Dalam sabdanya, Nabi mengatakan, “Barangsiapa yang bershalawat kepadaku satu kali shalawat dengan penuh ikhlas dari lubuk hatinya,” maka kata nabi ada empat keistimewaan pada orang tersebut. Yaitu, “1. Allah memberikan sepuluh rahmat 2. Mengangkat derajatnya hingga sepuluh derajat 3. Menuliskan sepuluh kebaikan untuknya 4. Menghapus sepuluh dosa keburukannya.” (HR. Bukhari, Nasa`i dan Al Bazzar).
Ketika kita banyak membaca shalawat, kans untuk mendapatkan tempat terhormat, bersanding, dan duduk di dekat Rasululah pada hari kiamat, sangat terbuka lebar. “Sesungguhnya orang yang paling terdekat (utama) kepadaku nanti pada hari kiamat adalah siapa yang paling banyak bershalawat kepadaku,” sabda Nabi yang diriwayatkan Imam Tumrudzi.
Kedua, mengasuh dan mengasihi anak-anak yatim. Berbuat baik terhadap anak yatim/piatu bukanlah sekadar turut membantu menyelesaikan lapar dan dahaga sosialnya. Tetapi, di sisi lain perbuatan itu merasuk ke dalam batin, menenteramkan hati, dan mendamaikan perasaan orang yang memberi perhatian kepada mereka.
Amalan ini melahirkan anugerah di hari akhir, yaitu tempat duduknya dekat dengan tempat duduknya Rasulullah Muhammad Shallallahu ‘alaihi Wassalam. Nabi sendiri memberikan garansi soal yang satu ini. “Aku dan orang yang mengurus anak yatim di surga bagaikan ini (beliau mengisyaratkan jari telunjuk dan jari tengahnya lalu merenggangkannya).” (HR. Abu Daud dan Tirmidzi).
Inilah amalan kedua untuk membuat kavling kita di hari akhir dekat dengan kavling Baginda Nabi Muhammad Muhammad Shallallahu ‘alaihi Wassalam. Oleh karena itu, siapapun yang menginginkan kedudukan mulia di sisi Allah dan Rasul-Nya, amalan kedua mutlak untuk diamalkan. Caranya, dengan mengasuh, mengasihi, dan memberikan perhatian serta bantuan semampu kita. Jangan menunggu pada momen-momen tertentu saja seperti bulan Muharram atau Ramadhan, namun setiap waktu kita menyempatkan diri untuk berbagi dengan mereka.

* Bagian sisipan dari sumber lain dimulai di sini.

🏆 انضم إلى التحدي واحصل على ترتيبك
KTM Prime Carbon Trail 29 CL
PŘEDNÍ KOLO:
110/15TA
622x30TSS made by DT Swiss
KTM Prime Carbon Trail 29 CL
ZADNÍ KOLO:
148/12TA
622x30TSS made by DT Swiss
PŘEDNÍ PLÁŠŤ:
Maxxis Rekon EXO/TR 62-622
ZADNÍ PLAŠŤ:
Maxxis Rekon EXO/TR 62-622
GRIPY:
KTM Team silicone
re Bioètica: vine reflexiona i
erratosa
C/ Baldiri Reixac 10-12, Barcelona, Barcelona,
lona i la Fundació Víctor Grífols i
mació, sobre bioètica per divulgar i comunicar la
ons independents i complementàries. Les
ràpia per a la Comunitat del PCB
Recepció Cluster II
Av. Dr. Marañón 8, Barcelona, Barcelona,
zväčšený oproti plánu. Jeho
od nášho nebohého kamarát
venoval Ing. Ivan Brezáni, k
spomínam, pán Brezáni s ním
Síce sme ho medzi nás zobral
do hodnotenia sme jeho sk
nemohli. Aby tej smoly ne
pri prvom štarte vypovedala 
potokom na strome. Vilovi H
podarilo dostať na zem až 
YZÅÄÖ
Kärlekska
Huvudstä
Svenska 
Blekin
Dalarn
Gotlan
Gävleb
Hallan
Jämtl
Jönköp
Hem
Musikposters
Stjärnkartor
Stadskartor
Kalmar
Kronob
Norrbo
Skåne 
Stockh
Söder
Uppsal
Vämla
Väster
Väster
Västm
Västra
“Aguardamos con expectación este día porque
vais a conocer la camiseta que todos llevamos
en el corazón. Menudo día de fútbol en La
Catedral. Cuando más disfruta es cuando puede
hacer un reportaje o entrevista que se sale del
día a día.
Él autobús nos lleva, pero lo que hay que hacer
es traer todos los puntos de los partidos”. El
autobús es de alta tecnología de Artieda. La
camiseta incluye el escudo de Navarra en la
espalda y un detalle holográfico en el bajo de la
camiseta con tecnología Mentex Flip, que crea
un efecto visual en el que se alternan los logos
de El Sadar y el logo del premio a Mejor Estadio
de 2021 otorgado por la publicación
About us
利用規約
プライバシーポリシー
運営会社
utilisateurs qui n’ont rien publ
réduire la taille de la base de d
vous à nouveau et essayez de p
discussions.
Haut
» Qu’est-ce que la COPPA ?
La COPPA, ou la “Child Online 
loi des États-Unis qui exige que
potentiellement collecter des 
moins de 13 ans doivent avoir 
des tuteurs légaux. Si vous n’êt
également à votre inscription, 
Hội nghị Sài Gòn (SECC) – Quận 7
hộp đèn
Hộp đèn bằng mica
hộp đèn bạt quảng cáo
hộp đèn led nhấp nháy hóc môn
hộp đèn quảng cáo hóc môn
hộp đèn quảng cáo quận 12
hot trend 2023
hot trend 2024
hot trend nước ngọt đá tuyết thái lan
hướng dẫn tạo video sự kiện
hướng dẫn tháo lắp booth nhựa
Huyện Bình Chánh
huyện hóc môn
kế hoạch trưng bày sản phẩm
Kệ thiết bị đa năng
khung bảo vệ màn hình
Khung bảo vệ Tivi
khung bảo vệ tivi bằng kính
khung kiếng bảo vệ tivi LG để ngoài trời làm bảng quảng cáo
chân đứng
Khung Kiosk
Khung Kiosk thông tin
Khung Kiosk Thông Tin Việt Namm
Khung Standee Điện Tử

Ketiga, penguasa atau pemimpin yang adil, arif, dan bijaksana. Ketika diangkat menjadi khalifah, Sayidina Umar bin Abdul Aziz mendatangi beberapa ulama untuk meminta nasihat.
Salah satu ulama tersebut, Sayidina Hasan Al Bashri, menasihatinya seperti ini, “Anggaplah rakyat seperti ayahmu, saudaramu, dan anakmu. Berbaktilah kepada mereka seperti engkau berbakti pada ayahmu, peliharalah hubungan baik dengan mereka seperti dengan saudaramu, dan sayangilah mereka seperti engkau menyayangi anakmu.” Nasihat ini diingat dan dijalankan dengan baik oleh Umar bin Abdul Aziz.
Umar bin Abdul Aziz khalifah terkenal dengan kehati-hatiannya dalam mengggunakan harta milik rakyatnya, sampai-sampai beliau pernah menutup hidung saat melintas di Baitul Maal yang kala itu sedang merebak bau harum kesturi di sana.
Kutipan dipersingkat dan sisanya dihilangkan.